- Developer: Rumble Entertainment
- Publisher: Rumble Entertainment
- Platforms: Facebook, browser
- Release: March 2013
- Genre: MMORPG
- Mode: Multiplayer

= KingsRoad =

2013 video game

KingsRoad is a browser-based massively multiplayer online role-playing game made by American studio Rumble Entertainment.

The story line of the game is similar to a fairy tale. In the absence of the king, a kingdom was captured by some evil enemies. As warrior for the King, players band together and fight enemies in order to free the princess. The game has 3D-style graphics that use Flash Player. When you have finished the main quest of the game, you will unlock dungeon mode. In dungeon mode, you face short levels and can get powerful set items. Also, every 2 weeks there's an event, and to participate in the bronze grade (first grade of the 4 grades) you need a power level of 1100 points. In events, you can get some of the most powerful items in the whole game.

== Gameplay ==

Like similar role-playing games, KingsRoad deals with different character classes of brave warriors, 3 to be exact, the archer, knight and the wizard. While playing different maps the players level up and gain different abilities. Players choose different ability levels, which relate to the ease of completing the game. There are different scoreboards in the KingsRoad world. You can talk to friends. You can friend people. You can join, and create guilds and parties. There are also arenas. Friends may be invited, for a maximum of 3 for regular co-op, and 4 for Battle Coliseum fights. There are (daily) Achievements for which you can earn rewards.

== Development ==

Greg Richardson and Mark Spenner, two former Electronic Arts employees, were involved in the creation of the game. They created with the idea of a city called Alderstone.

== Characters ==
In Kings road there are 3 classes: The Archer, Knight, and Wizard.

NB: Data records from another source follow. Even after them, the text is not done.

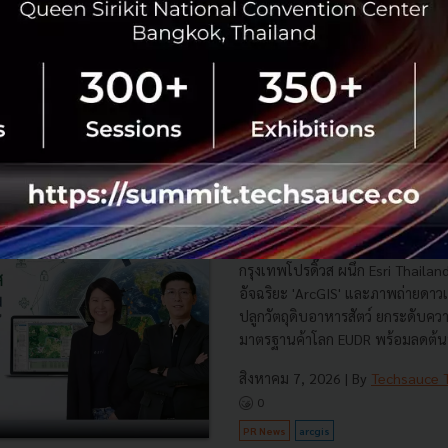
riTech
No comment
RTICLE
กรุงเทพโปรดิ๊วส x Esri ใช้ดาว
พิกัดแปลงปลูก ดันเกษตรโปร่งใ
กรุงเทพโปรดิ๊วส ผนึก Esri Thaila
อัจฉริยะ 'ArcGIS' และภาพถ่ายดาว
ปลูกวัตถุดิบอาหารสัตว์ ยกระดับค
มาตรฐานค้าโลก EUDR พร้อมลดต้นท
สิงหาคม 7, 2026
| By
Techsauce
0
PR News
arcgis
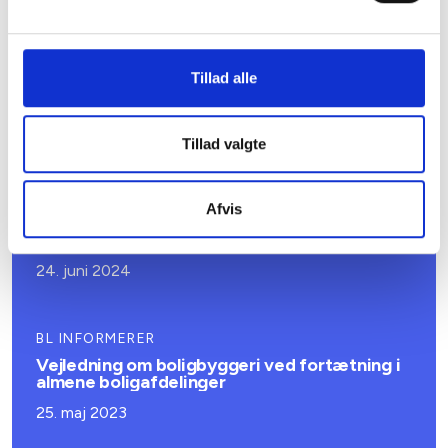
Relateret indhold
Viden
BL INFORMERER
Tillad alle
Maksimumsbeløb for alment byggeri pr. 1.
januar 2025
Tillad valgte
06. december 2024
Afvis
BL INFORMERER
Nye krav om selektiv nedrivning
24. juni 2024
BL INFORMERER
Vejledning om boligbyggeri ved fortætning i
almene boligafdelinger
25. maj 2023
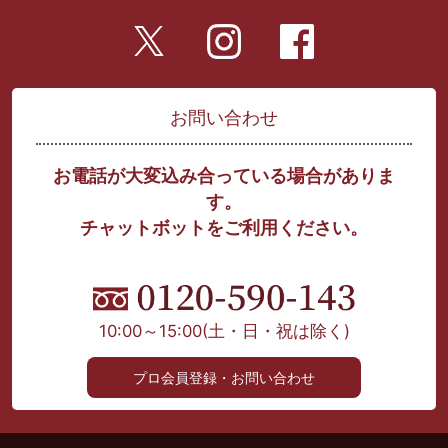
お問い合わせ
お電話が大変込み合っている場合がありま
す。
チャットボットをご利用ください。
10:00～15:00
(土・日・祝は除く)
プロ会員登録・お問い合わせ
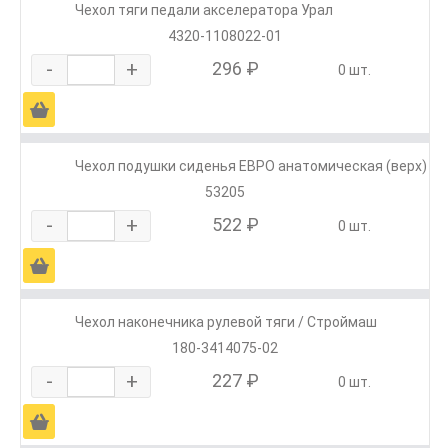
Чехол тяги педали акселератора Урал
4320-1108022-01
-
+
296 ₽
0 шт.
Ä
Чехол подушки сиденья ЕВРО анатомическая (верх)
53205
-
+
522 ₽
0 шт.
Ä
Чехол наконечника рулевой тяги / Строймаш
180-3414075-02
-
+
227 ₽
0 шт.
Ä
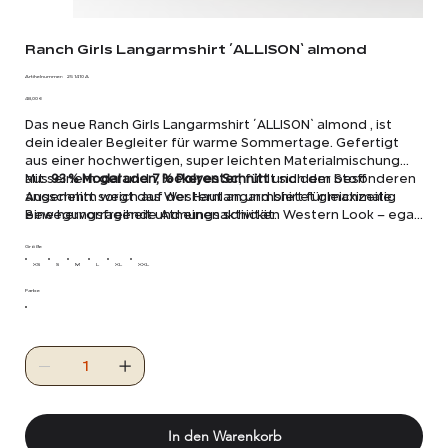
Ranch Girls Langarmshirt ´ALLISON` almond
Artikelnummer:
Artikelnummer:
25 1410 A
25
Preis
1410
48,00 €
A
Das neue Ranch Girls Langarmshirt ´ALLISON` almond ,
ist
dein idealer Begleiter für warme Sommertage. Gefertigt
aus einer hochwertigen, super leichten Materialmischung
aus
Mit seinem
93 % Modal
geraden, lockeren Schnitt
und
7 % Polyester
, fühlt sich der Stoff
und dem besonderen
angenehm weich auf der Haut an und bietet gleichzeitig
Ausschnitt sorgt das Westernlangarmshirt für maximale
eine hervorragende Atmungsaktivität.
Bewegungsfreiheit und einen schicken Western Look – egal
ob im Stall, in der Freizeit oder auf dem nächsten Turnier.
Größe
XS
S
M
L
XL
XXL
Farbe
In den Warenkorb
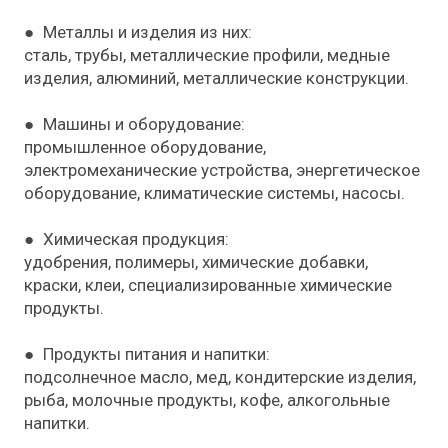
● Металлы и изделия из них:
сталь, трубы, металлические профили, медные
изделия, алюминий, металлические конструкции.
● Машины и оборудование:
промышленное оборудование,
электромеханические устройства, энергетическое
оборудование, климатические системы, насосы.
● Химическая продукция:
удобрения, полимеры, химические добавки,
краски, клеи, специализированные химические
продукты.
● Продукты питания и напитки:
подсолнечное масло, мед, кондитерские изделия,
рыба, молочные продукты, кофе, алкогольные
напитки.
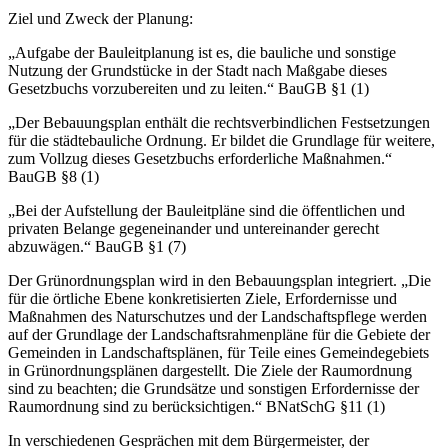
Ziel und Zweck der Planung:
„Aufgabe der Bauleitplanung ist es, die bauliche und sonstige
Nutzung der Grundstücke in der Stadt nach Maßgabe dieses
Gesetzbuchs vorzubereiten und zu leiten.“ BauGB §1 (1)
„Der Bebauungsplan enthält die rechtsverbindlichen Festsetzungen
für die städtebauliche Ordnung. Er bildet die Grundlage für weitere,
zum Vollzug dieses Gesetzbuchs erforderliche Maßnahmen.“
BauGB §8 (1)
„Bei der Aufstellung der Bauleitpläne sind die öffentlichen und
privaten Belange gegeneinander und untereinander gerecht
abzuwägen.“ BauGB §1 (7)
Der Grünordnungsplan wird in den Bebauungsplan integriert. „Die
für die örtliche Ebene konkretisierten Ziele, Erfordernisse und
Maßnahmen des Naturschutzes und der Landschaftspflege werden
auf der Grundlage der Landschaftsrahmenpläne für die Gebiete der
Gemeinden in Landschaftsplänen, für Teile eines Gemeindegebiets
in Grünordnungsplänen dargestellt. Die Ziele der Raumordnung
sind zu beachten; die Grundsätze und sonstigen Erfordernisse der
Raumordnung sind zu berücksichtigen.“ BNatSchG §11 (1)
In verschiedenen Gesprächen mit dem Bürgermeister, der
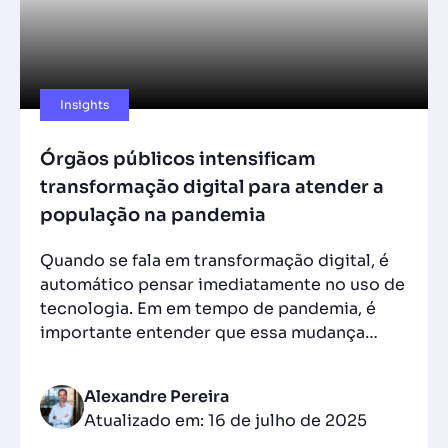
Insights
Órgãos públicos intensificam
transformação digital para atender a
população na pandemia
Quando se fala em transformação digital, é
automático pensar imediatamente no uso de
tecnologia. Em em tempo de pandemia, é
importante entender que essa mudança…
Alexandre Pereira
Atualizado em: 16 de julho de 2025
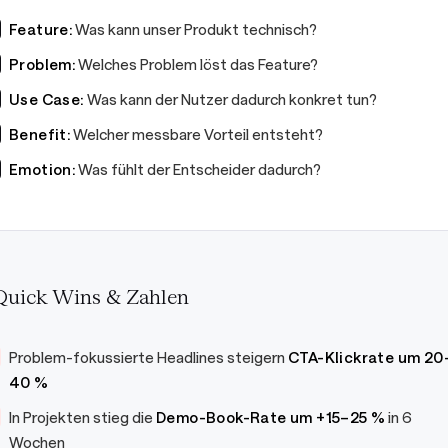
Feature:
Was kann unser Produkt technisch?
Problem:
Welches Problem löst das Feature?
Use Case:
Was kann der Nutzer dadurch konkret tun?
Benefit:
Welcher messbare Vorteil entsteht?
Emotion:
Was fühlt der Entscheider dadurch?
Quick Wins & Zahlen
Problem-fokussierte Headlines steigern
CTA-Klickrate um 20
40 %
In Projekten stieg die
Demo-Book-Rate um +15–25 %
in 6
Wochen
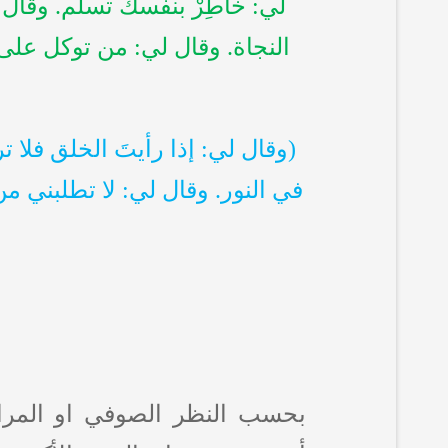
لي: خاطِرْ بنفسك تسلم. وقال 
النجاة. وقال لي: من توكل على 
(وقال لي: إذا رأيتَ الخلق فلا ت
في النور. وقال لي: لا تطلبني 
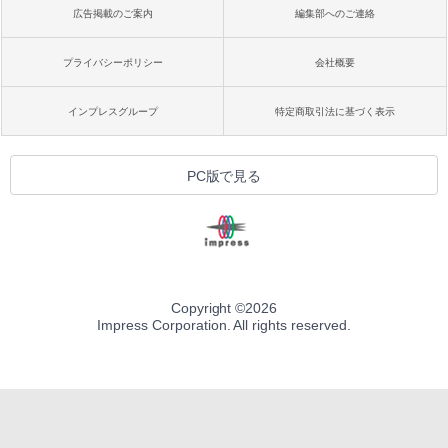
広告掲載のご案内
編集部へのご連絡
プライバシーポリシー
会社概要
インプレスグループ
特定商取引法に基づく表示
PC版で見る
Copyright ©
2026
Impress Corporation. All rights reserved.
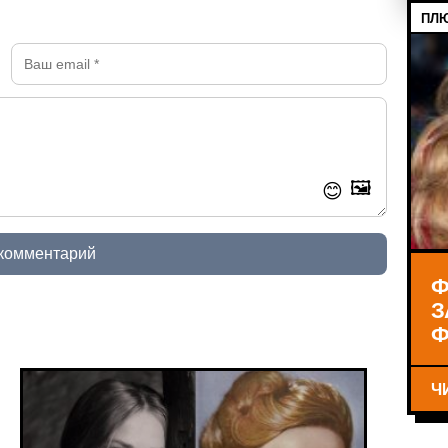
ПЛЮ
🖼️
😊
 комментарий
Ф
З
Ф
Ч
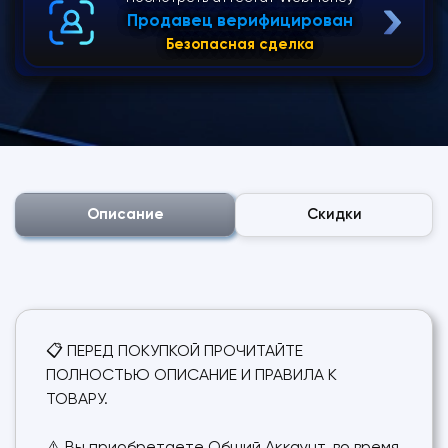
Продавец верифицирован
Безопасная сделка
Описание
Скидки
📋 ПЕРЕД ПОКУПКОЙ ПРОЧИТАЙТЕ
ПОЛНОСТЬЮ ОПИСАНИЕ И ПРАВИЛА К
ТОВАРУ.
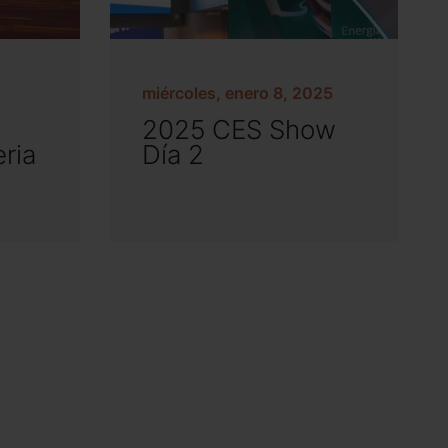
miércoles, enero 8, 2025
2025 CES Show
eria
Día 2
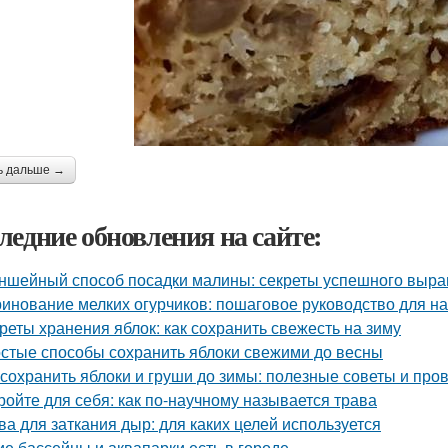
ь дальше →
ледние обновления на сайте:
ншейный способ посадки малины: секреты успешного выр
инование мелких огурчиков: пошаговое руководство для 
реты хранения яблок: как сохранить свежесть на зиму
стые способы сохранить яблоки свежими до весны
 сохранить яблоки и груши до зимы: полезные советы и пр
ройте для себя: как по-научному называется трава
ва для заткания дыр: для каких целей используется
ие бассейны и аквапарки есть в городе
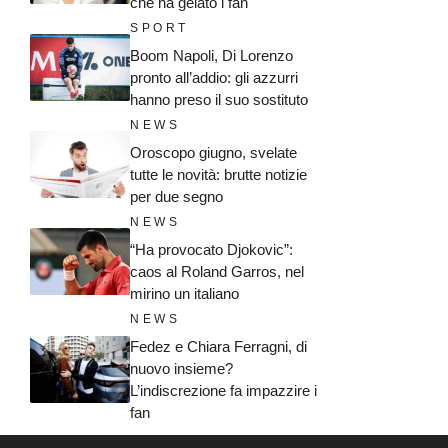
che ha gelato i fan
SPORT
Boom Napoli, Di Lorenzo
pronto all’addio: gli azzurri
hanno preso il suo sostituto
NEWS
Oroscopo giugno, svelate
tutte le novità: brutte notizie
per due segno
NEWS
“Ha provocato Djokovic”:
caos al Roland Garros, nel
mirino un italiano
NEWS
Fedez e Chiara Ferragni, di
nuovo insieme?
L’indiscrezione fa impazzire i
fan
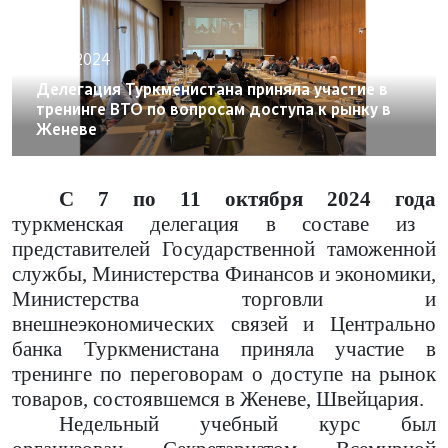
15.10.2024
Делегация Туркменистана приняла участие в
тренинге ВТО по вопросам доступа к рынку в
Женеве
С 7 по 11 октября 2024 года
туркменская делегация в составе из
представителей Государственной таможенной
службы, Министерства Финансов и экономики,
Министерства торговли и
внешнеэкономических связей и Центрально
банка Туркменистана приняла участие в
тренинге по переговорам о доступе на рынок
товаров, состоявшемся в Женеве, Швейцария.
Недельный учебный курс был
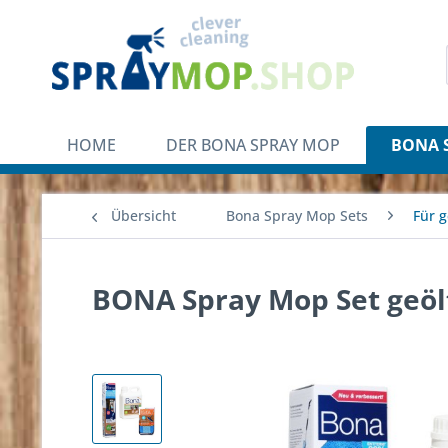
HOME
DER BONA SPRAY MOP
BONA 
Übersicht
Bona Spray Mop Sets
Für 
BONA Spray Mop Set geöl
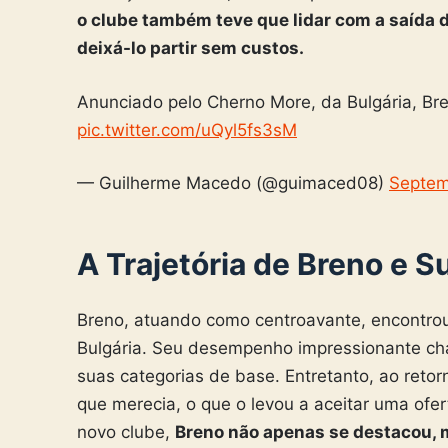
o clube também teve que lidar com a saída d
deixá-lo partir sem custos.
Anunciado pelo Cherno More, da Bulgária, Bre
pic.twitter.com/uQyl5fs3sM
— Guilherme Macedo (@guimaced08)
Septem
A Trajetória de Breno e 
Breno, atuando como centroavante, encontrou
Bulgária. Seu desempenho impressionante cha
suas categorias de base. Entretanto, ao reto
que merecia, o que o levou a aceitar uma ofer
novo clube,
Breno não apenas se destacou,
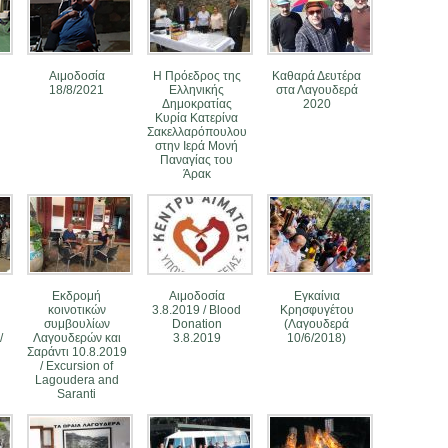
Αιμοδοσία
Η Πρόεδρος της
Καθαρά Δευτέρα
18/8/2021
Ελληνικής
στα Λαγουδερά
Δημοκρατίας
2020
Κυρία Κατερίνα
Σακελλαρόπουλου
στην Ιερά Μονή
Παναγίας του
Άρακ
Εκδρομή
Αιμοδοσία
Εγκαίνια
κοινοτικών
3.8.2019 / Blood
Κρησφυγέτου
συμβουλίων
Donation
(Λαγουδερά
/
Λαγουδερών και
3.8.2019
10/6/2018)
Σαράντι 10.8.2019
/ Excursion of
Lagoudera and
Saranti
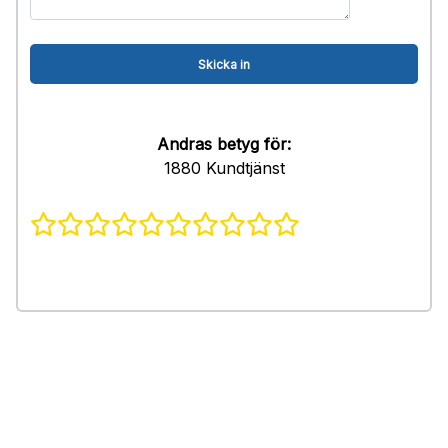
Andras betyg för:
1880 Kundtjänst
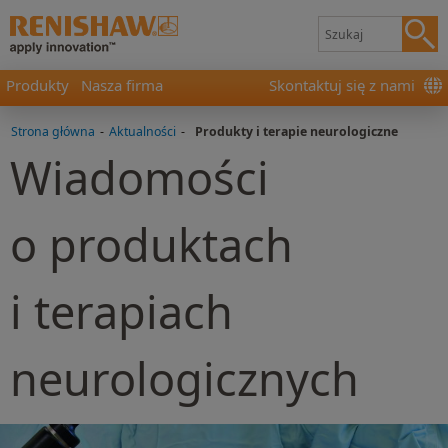
Produkty
Nasza firma
Skontaktuj się z nami
Strona główna
-
Aktualności
-
Produkty i terapie neurologiczne
Wiadomości
o produktach
i terapiach
neurologicznych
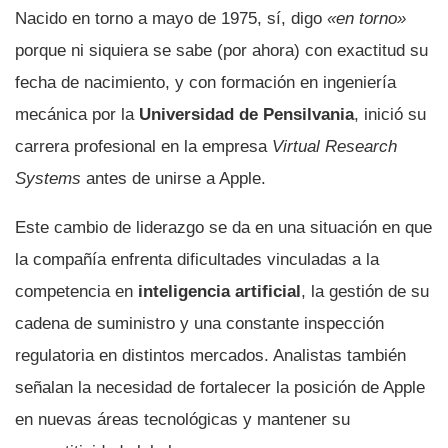
Nacido en torno a mayo de 1975, sí, digo
«en torno»
porque ni siquiera se sabe (por ahora) con exactitud su
fecha de nacimiento, y con formación en ingeniería
mecánica por la
Universidad de Pensilvania
, inició su
carrera profesional en la empresa
Virtual Research
Systems
antes de unirse a Apple.
Este cambio de liderazgo se da en una situación en que
la compañía enfrenta dificultades vinculadas a la
competencia en
inteligencia artificial
, la gestión de su
cadena de suministro y una constante inspección
regulatoria en distintos mercados. Analistas también
señalan la necesidad de fortalecer la posición de Apple
en nuevas áreas tecnológicas y mantener su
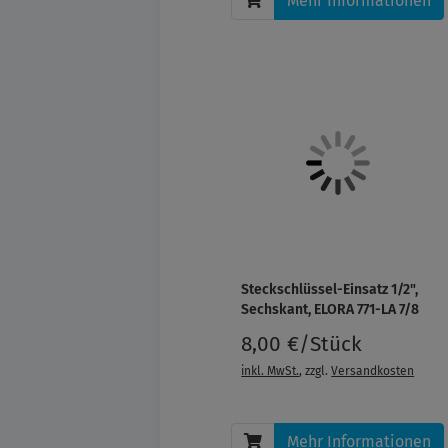
Mehr Informationen
Steckschlüssel-Einsatz 1/2",
Sechskant, ELORA 771-LA 7/8
8,00 €/Stück
inkl. MwSt.
, zzgl.
Versandkosten
Mehr Informationen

Each of these classes are known for their defining abilities in battle. The archer is skilled at range, while the knight specializes in melee combat and brute force. The Wizard casts magical spells.
There are other characters in the hub area, which is known as Longford Square. They have certain abilities, such as socketing jewels, bring the player to the Dragon Village, or store items in bank form.